Gingrich was referring to Romney's time as a business consultant and founder of Bain Capital, a venture capital firm. Romney has been accused of making millions through massive layoffs and heartless cost-cutting at businesses the firm acquired.

Romney was in New Hampshire for a two-day swing less than a month before the state's critical Jan. 10 primary. After spending months focused on raising money, the former governor of next-door Massachusetts is starting to spend more time on retail campaigning — and is running into the unscripted, problematic moments that often entails.

At the diner, Romney sat down in a booth next to Bob Garon, who wore a Vietnam veteran's cap. Romney wanted to ask about his military service but the 63-year-old wanted to talk about gays in the military. Garon is a gay veteran.
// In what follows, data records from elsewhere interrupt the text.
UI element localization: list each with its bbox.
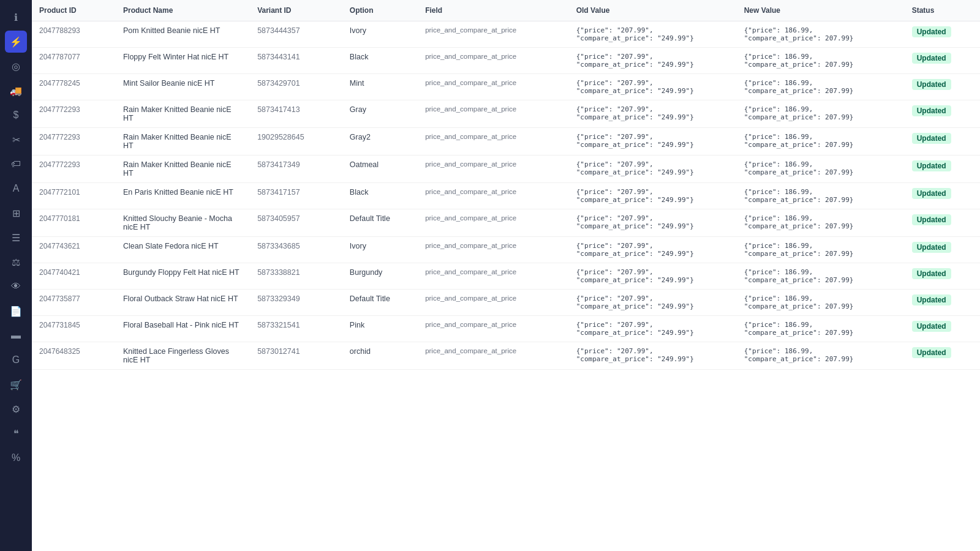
cell-old-value: {"price": "207.99","compare_at_price": "… (569, 156, 737, 183)
tag-discount-icon[interactable]: ✂ (5, 129, 27, 151)
table-row: 2047772293 Rain Maker Knitted Beanie nic… (32, 100, 980, 128)
circle-icon[interactable]: ◎ (5, 55, 27, 77)
grid-icon[interactable]: ⊞ (5, 202, 27, 224)
cell-status: Updated (905, 128, 980, 156)
cell-variant-id: 5873444357 (250, 21, 342, 48)
cell-field: price_and_compare_at_price (418, 342, 569, 370)
cell-option: Mint (342, 74, 418, 100)
info-icon[interactable]: ℹ (5, 6, 27, 28)
cell-product-id: 2047770181 (32, 209, 116, 237)
col-header-old: Old Value (569, 0, 737, 21)
status-badge: Updated (912, 79, 951, 90)
table-body: 2047788293 Pom Knitted Beanie nicE HT 58… (32, 21, 980, 370)
dollar-icon[interactable]: $ (5, 104, 27, 126)
cell-status: Updated (905, 316, 980, 342)
cell-option: orchid (342, 342, 418, 370)
list-icon[interactable]: ☰ (5, 227, 27, 249)
cell-product-id: 2047740421 (32, 263, 116, 290)
truck-icon[interactable]: 🚚 (5, 80, 27, 102)
cell-variant-id: 5873417349 (250, 156, 342, 183)
cell-variant-id: 5873343685 (250, 237, 342, 263)
cell-field: price_and_compare_at_price (418, 156, 569, 183)
status-badge: Updated (912, 53, 951, 64)
status-badge: Updated (912, 242, 951, 253)
cell-product-id: 2047743621 (32, 237, 116, 263)
cell-product-name: Pom Knitted Beanie nicE HT (116, 21, 250, 48)
table-container[interactable]: Product ID Product Name Variant ID Optio… (32, 0, 980, 551)
cell-option: Burgundy (342, 263, 418, 290)
cell-variant-id: 5873417413 (250, 100, 342, 128)
eye-icon[interactable]: 👁 (5, 276, 27, 298)
status-badge: Updated (912, 347, 951, 358)
cell-variant-id: 19029528645 (250, 128, 342, 156)
cell-field: price_and_compare_at_price (418, 128, 569, 156)
cell-product-name: En Paris Knitted Beanie nicE HT (116, 183, 250, 209)
cell-product-id: 2047735877 (32, 290, 116, 316)
status-badge: Updated (912, 188, 951, 199)
cell-option: Default Title (342, 209, 418, 237)
cell-product-name: Mint Sailor Beanie nicE HT (116, 74, 250, 100)
cell-variant-id: 5873338821 (250, 263, 342, 290)
text-icon[interactable]: A (5, 178, 27, 200)
table-row: 2047743621 Clean Slate Fedora nicE HT 58… (32, 237, 980, 263)
main-content: Product ID Product Name Variant ID Optio… (32, 0, 980, 551)
cell-variant-id: 5873417157 (250, 183, 342, 209)
cell-field: price_and_compare_at_price (418, 74, 569, 100)
cell-product-name: Floppy Felt Winter Hat nicE HT (116, 48, 250, 74)
cell-status: Updated (905, 74, 980, 100)
cell-option: Ivory (342, 237, 418, 263)
cell-option: Gray2 (342, 128, 418, 156)
status-badge: Updated (912, 133, 951, 144)
barcode-icon[interactable]: ▬ (5, 324, 27, 347)
cell-field: price_and_compare_at_price (418, 263, 569, 290)
cell-old-value: {"price": "207.99","compare_at_price": "… (569, 290, 737, 316)
cart-icon[interactable]: 🛒 (5, 373, 27, 395)
cell-old-value: {"price": "207.99","compare_at_price": "… (569, 209, 737, 237)
label-icon[interactable]: 🏷 (5, 153, 27, 175)
status-badge: Updated (912, 160, 951, 171)
cell-field: price_and_compare_at_price (418, 290, 569, 316)
cell-field: price_and_compare_at_price (418, 316, 569, 342)
cell-new-value: {"price": 186.99,"compare_at_price": 207… (737, 263, 905, 290)
cell-variant-id: 5873443141 (250, 48, 342, 74)
cell-option: Default Title (342, 290, 418, 316)
cell-new-value: {"price": 186.99,"compare_at_price": 207… (737, 183, 905, 209)
cell-product-id: 2047788293 (32, 21, 116, 48)
lightning-icon[interactable]: ⚡ (5, 31, 27, 53)
cell-old-value: {"price": "207.99","compare_at_price": "… (569, 183, 737, 209)
cell-new-value: {"price": 186.99,"compare_at_price": 207… (737, 48, 905, 74)
cell-product-id: 2047772293 (32, 128, 116, 156)
status-badge: Updated (912, 294, 951, 305)
cell-old-value: {"price": "207.99","compare_at_price": "… (569, 128, 737, 156)
cell-status: Updated (905, 21, 980, 48)
table-header-row: Product ID Product Name Variant ID Optio… (32, 0, 980, 21)
table-row: 2047770181 Knitted Slouchy Beanie - Moch… (32, 209, 980, 237)
status-badge: Updated (912, 105, 951, 116)
cell-field: price_and_compare_at_price (418, 21, 569, 48)
cell-variant-id: 5873405957 (250, 209, 342, 237)
cell-status: Updated (905, 209, 980, 237)
quote-icon[interactable]: ❝ (5, 422, 27, 444)
cell-product-name: Burgundy Floppy Felt Hat nicE HT (116, 263, 250, 290)
g-icon[interactable]: G (5, 349, 27, 371)
cell-status: Updated (905, 100, 980, 128)
col-header-status: Status (905, 0, 980, 21)
data-table: Product ID Product Name Variant ID Optio… (32, 0, 980, 370)
cell-option: Ivory (342, 21, 418, 48)
table-row: 2047772101 En Paris Knitted Beanie nicE … (32, 183, 980, 209)
cell-variant-id: 5873329349 (250, 290, 342, 316)
cell-old-value: {"price": "207.99","compare_at_price": "… (569, 237, 737, 263)
cell-old-value: {"price": "207.99","compare_at_price": "… (569, 342, 737, 370)
table-row: 2047735877 Floral Outback Straw Hat nicE… (32, 290, 980, 316)
col-header-option: Option (342, 0, 418, 21)
col-header-name: Product Name (116, 0, 250, 21)
percent-icon[interactable]: % (5, 447, 27, 469)
cell-product-id: 2047772101 (32, 183, 116, 209)
col-header-variant: Variant ID (250, 0, 342, 21)
balance-icon[interactable]: ⚖ (5, 251, 27, 273)
cell-old-value: {"price": "207.99","compare_at_price": "… (569, 316, 737, 342)
doc-icon[interactable]: 📄 (5, 300, 27, 322)
cell-old-value: {"price": "207.99","compare_at_price": "… (569, 100, 737, 128)
settings-icon[interactable]: ⚙ (5, 398, 27, 420)
cell-field: price_and_compare_at_price (418, 48, 569, 74)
Garon was sitting across from his husband, Bob Lemire — the couple goes to Chez Vachon every morning — when Romney joined them, surrounded by a crush of TV cameras.

Garon asked if Romney would support repealing the law that legalized gay marriage in New Hampshire and allowed him and Lemire to marry. Romney said he supported the repeal because marriage is between a man and a woman.

"OK, that means if you were in the White House, you would not support any form of legislation that would change that so a serviceman would be entitled to any benefits like a man and a woman?" Garon asked. "A veteran and a spouse would not be entitled to any burial benefits, or medical benefits, or anything that the serviceman has devoted his time and effort to his country?"

When a veteran dies, his or her spouse is entitled to certain benefits, including possibly being interred beside their spouse in a military cemetery.

"I believe that marriage is a relationship between a man and a woman," Romney responded.

He said the federal Defense of Marriage Act, which defines marriage at the federal level as between a man and a woman, also "defines benefits, whether for veterans or non-veterans as between married spouses and for me that's a man and a woman. We apparently disagree on that."

An aide tried to remove Romney from the situation, claiming the candidate had another interview with Fox News Channel.

"Oh, I guess the question was too hot," Garon said. Before getting up to leave the booth, Romney said he had given Garon a yes or no answer.

Separately Monday, Romney further dismissed the $10,000 bet he offered Texas Gov. Rick Perry during a debate Saturday in Iowa. He called it "an outrageous number to answer an outrageous charge" — namely, Perry's claim that Romney changed language in the paperback version of his book that referred to support for a health care mandate.

The bet sparked charges that Romney, a multimillionaire businessman, is out of step with the economic challenges facing ordinary people.